Why a sustainable Dubai is still not credible

Back to the oil again: The fact that its extraction is playing less and less of a role in the local economy was not exactly a voluntary decision on Dubai’s part – their oil will only last for a few more decades. Dubai’s reduction of dependency on this industry and on fossil energies in general was therefore only a logical consequence. Instead, the city established itself as a location for trade and technology and promoted tourism. Economic interests drive action – and the same applies to environmental protection. The Clean Energy Strategy makes no secret of this fact: It is intended not only to protect the environment, but also to save 190 billion USD.

Combining profit and environmental protection is generally not a bad thing. But that is not the only contradiction between Dubai and sustainability. Most notably, the city’s location in the desert does not exactly contribute to the conservation of resources. Although there is no shortage of sun here and solar energy is therefore an obvious choice, lack of water is all the more problematic. This stands in opposition to the enormous water consumption driven by air conditioning, green spaces and attractions such as the indoor ski park, water shows and huge pool landscapes. Are you wondering how this enormous consumption can be covered? With the help of seawater desalination. The largest plants in the world are – of course – in the UAE.

But desalination plants do not really promote sustainability. This is because corals are also sometimes sucked in, energy demand is high, and large quantities of brine are produced. This brine is discharged back into the sea where, due to its high salinity and temperature, it destroys the life chances of marine organisms in the vicinity of the plant. In addition, chemicals such as chlorine or copper find there way into the waste water. There are probably no strict regulations controlling this.

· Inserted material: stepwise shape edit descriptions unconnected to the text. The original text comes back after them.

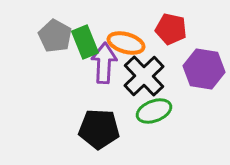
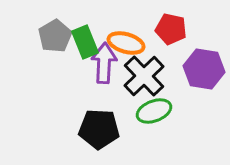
gray pentagon: rotated 12 degrees clockwise
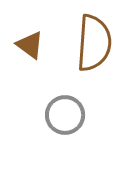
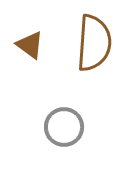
gray circle: moved 1 px left, 12 px down
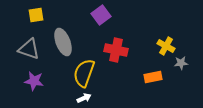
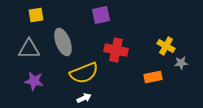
purple square: rotated 24 degrees clockwise
gray triangle: rotated 20 degrees counterclockwise
yellow semicircle: rotated 132 degrees counterclockwise
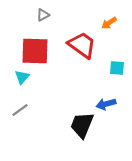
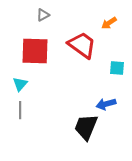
cyan triangle: moved 2 px left, 7 px down
gray line: rotated 54 degrees counterclockwise
black trapezoid: moved 4 px right, 2 px down
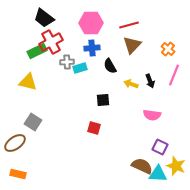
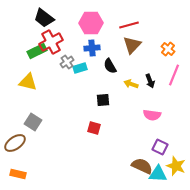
gray cross: rotated 32 degrees counterclockwise
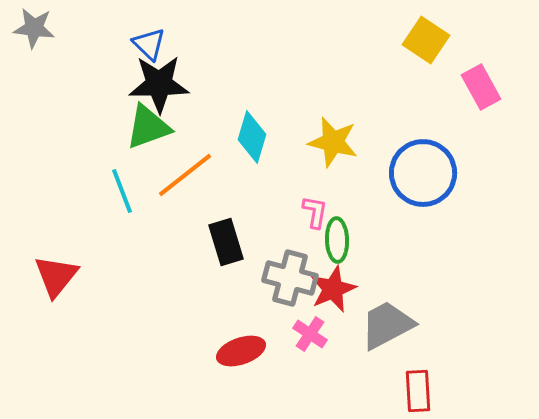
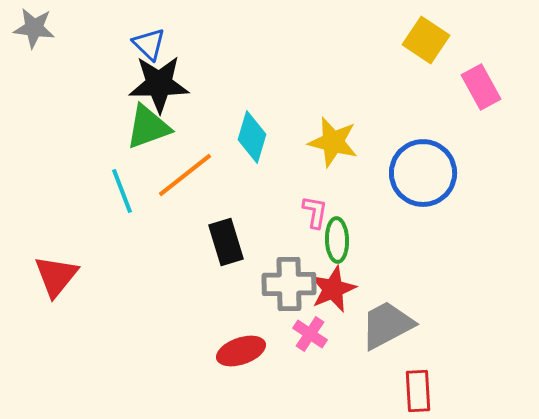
gray cross: moved 1 px left, 6 px down; rotated 16 degrees counterclockwise
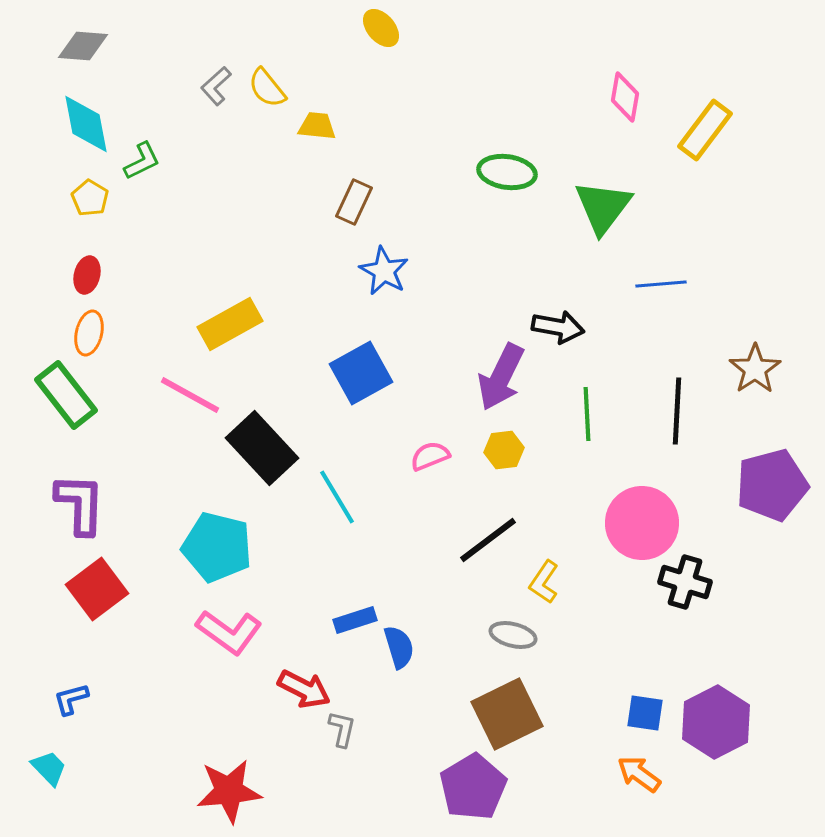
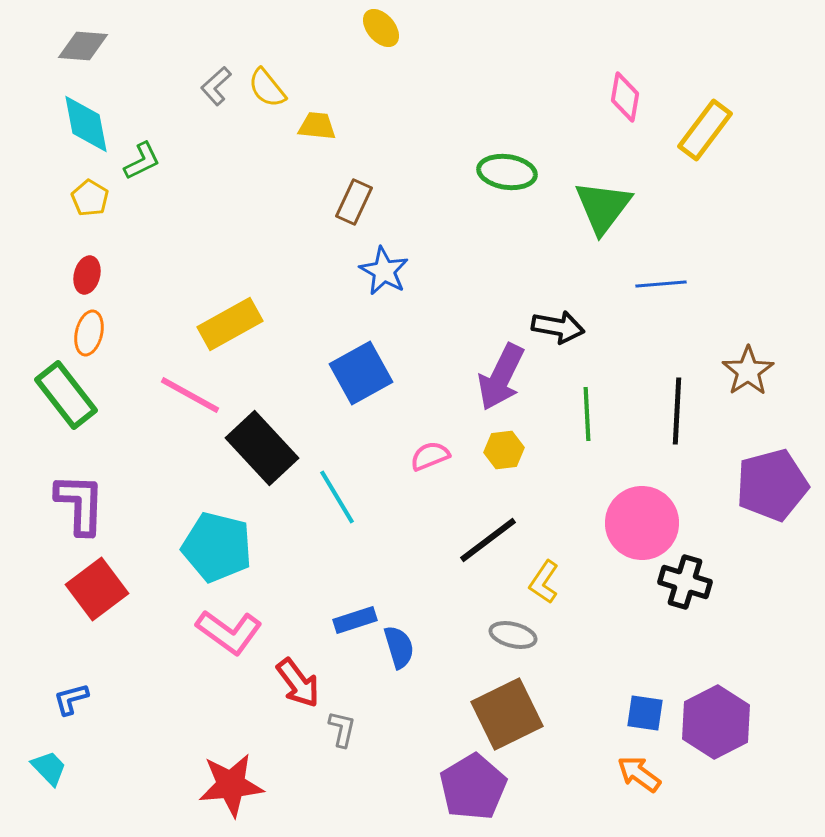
brown star at (755, 369): moved 7 px left, 2 px down
red arrow at (304, 689): moved 6 px left, 6 px up; rotated 26 degrees clockwise
red star at (229, 791): moved 2 px right, 6 px up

The heat in Dubai is already problematic for the inhabitants and the environment. But it gets worse. In 2015, researchers calculated the following scenario: If CO2 emissions remain constant, temperatures will rise to such an extent by 2100 that it would no longer be possible to survive the heat waves in the Persian Gulf outdoors. More than 60 degrees would then be possible. Even Dubai’s latest project, the artificial generation of rain with the help of electric shocks, wouldn’t be much help. Is „cloud seeding“ good for the climate? Not even the professor doing the research has an answer to that.

Conclusion

Dubai is known for its ambitious goals and large-scale projects. It is therefore not surprising that the emirate is also undertaking a great deal when it comes to climate protection. Dubai – as the Expo 2020 location, and with its focus on start-ups and new technologies – has a good chance of finding innovative ways to protect the environment. Here, pilot projects and new ideas are actively promoted and implemented at a rapid pace. Nevertheless, Dubai’s environmental goal leaves an insipid aftertaste. This is because, in the city of superlatives, resource and energy consumption is particularly high. Instead of attracting companies and tourists to the emirate on a grand scale and accommodating them in prestigious buildings, it would actually be more sustainable to shift down a gear. The fact that the buildings were built to be as energy-efficient as possible is of no great help. Only time will tell whether the excessive lifestyle and the goal of having the world’s smallest CO2 footprint can really be reconciled.